I was having the exact problem until a couple of days ago. I had 80 degrees internal temps and 40 percent RH. I added a room ac unit to my smoking room. Problem solved. Everything settled down--no more wide fluctuations. I have an internal temp of 64 and RH is 65 right now. My AC is set to 73. 

It was 108 degrees here today.

Bill's photos of his drain setup is the way to go. I'm drilling mine immediately to stop the little pool of water on the bottom.

A dehumidifier might help if you want to save on the electric bill but I'd go with an extra AC unit.


Edit: I forgot to mention that I unplugged the wineador for a couple of days to bring the RH to 65. That's when my temperatures rose so high. The central unit in this old house only gets the temps down to about 80 in this heat. Since my wineador cannot be set above 65 (I like mine that cold anyway) it has to change the temp by more than 10 deg. I understand this is one of the main causes. Thus... another AC unit to bring the RH and temp down. Whatever-- it worked for me.


----------



## ArlinLiss (Jan 1, 2000)

The cooling function removes moisture from the air.

Sounds to me like the ac unit is running so much to achieve the desired temperature in comparison to the ambient temp. The more the ac runs the more condensate will form.

Either increase the ac output [so as to reduce the time the ac runs], increase the insulation [so as to reduce the time the ac runs] decrease the ambient temp or buy one from me [lol]


----------



## Lartymarf (Aug 23, 2010)

Thank you guys for all your expert advice!
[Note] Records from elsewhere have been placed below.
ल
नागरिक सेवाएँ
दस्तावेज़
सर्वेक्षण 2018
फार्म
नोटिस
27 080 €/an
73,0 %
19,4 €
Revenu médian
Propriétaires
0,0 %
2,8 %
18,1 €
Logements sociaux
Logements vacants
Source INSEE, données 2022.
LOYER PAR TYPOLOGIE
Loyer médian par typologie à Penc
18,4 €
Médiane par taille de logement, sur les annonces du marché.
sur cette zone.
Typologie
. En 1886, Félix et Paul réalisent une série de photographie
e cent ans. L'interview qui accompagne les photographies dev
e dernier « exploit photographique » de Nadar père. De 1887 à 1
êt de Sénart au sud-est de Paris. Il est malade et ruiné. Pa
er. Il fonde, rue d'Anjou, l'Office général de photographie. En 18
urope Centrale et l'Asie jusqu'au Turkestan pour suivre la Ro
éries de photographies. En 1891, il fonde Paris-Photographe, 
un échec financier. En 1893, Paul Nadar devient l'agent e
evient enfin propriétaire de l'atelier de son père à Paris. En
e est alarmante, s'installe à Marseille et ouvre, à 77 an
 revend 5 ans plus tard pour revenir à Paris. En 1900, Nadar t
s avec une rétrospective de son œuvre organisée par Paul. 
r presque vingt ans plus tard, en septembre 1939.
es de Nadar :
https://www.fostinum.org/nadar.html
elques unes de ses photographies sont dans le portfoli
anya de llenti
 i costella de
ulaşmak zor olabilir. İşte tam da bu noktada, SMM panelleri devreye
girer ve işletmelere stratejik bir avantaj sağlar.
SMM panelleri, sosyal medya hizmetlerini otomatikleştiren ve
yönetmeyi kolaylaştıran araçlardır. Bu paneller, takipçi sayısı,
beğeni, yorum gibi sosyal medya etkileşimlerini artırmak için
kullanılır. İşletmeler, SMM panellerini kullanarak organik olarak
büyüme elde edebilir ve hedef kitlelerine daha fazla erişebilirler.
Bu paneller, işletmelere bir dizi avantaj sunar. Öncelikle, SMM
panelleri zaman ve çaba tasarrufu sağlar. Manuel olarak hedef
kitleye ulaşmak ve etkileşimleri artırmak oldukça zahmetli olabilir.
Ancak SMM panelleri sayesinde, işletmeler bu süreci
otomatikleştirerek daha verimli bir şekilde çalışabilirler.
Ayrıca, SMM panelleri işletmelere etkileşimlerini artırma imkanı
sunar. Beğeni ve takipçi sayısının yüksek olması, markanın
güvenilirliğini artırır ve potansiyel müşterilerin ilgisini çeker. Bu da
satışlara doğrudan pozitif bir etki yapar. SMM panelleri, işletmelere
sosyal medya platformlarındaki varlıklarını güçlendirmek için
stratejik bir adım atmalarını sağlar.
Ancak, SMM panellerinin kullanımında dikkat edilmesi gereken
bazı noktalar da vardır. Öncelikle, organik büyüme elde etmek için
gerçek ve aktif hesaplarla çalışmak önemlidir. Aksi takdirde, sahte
I have purchased 2 big bags of kitty litter crystals and will
try to use that as a means to put the condensation back
into the air. I'll be redoing my wineador this weekend and
will report back.

I'll check on the seal and make sure the drain hole is 100%
sealed. Have also purchased additional fans. Currently using
3 little fans that came with my humidification system, though
I'm only using the fan from the system. 

Thanks again!!

Jimmy


----------



## socalocmatt (Dec 22, 2010)

I searched over the thread and didn't see a make and model. I saw that its "like" a vinotemp. What 28 bottle wine cooler are you using?


----------



## Lartymarf (Aug 23, 2010)

socalocmatt said:


> I searched over the thread and didn't see a make and model. I saw that its "like" a vinotemp. What 28 bottle wine cooler are you using?


Hah! Ya, I forgot what brand it is, it's a local chinese brand, not Haier.

It's actually very nice! The front glass is a slight mirror tint so when
I put this thing in the living room you can't really see all the mess and
different boxes inside, it's a clean setup. I'll post some pictures this
weekend.

But, from what I've seen from the pictures posted on this form, my
wineador is no different. Drain hole a the back, but at the bottom.
Peltier in the middle of the back wall with the fan above it. All the
railing on the side look the same.

Thanks!
Jimmy


----------



## Herf N Turf (Dec 31, 2008)

If you're panicked about your energy bill, I'd also say go with a dehumidifier. In addition, you'll have better luck with a Johnson Controls, or Ranco outboard contoller. They are a lot more accurate and can be set to keep the temp in a much tighter range. This will dramatically reduce condensation since it won't be having to play catch up with the OEM thermostat. You also might try aiming one of your fans directly at the peltier to keep moist air from collecting around it.


----------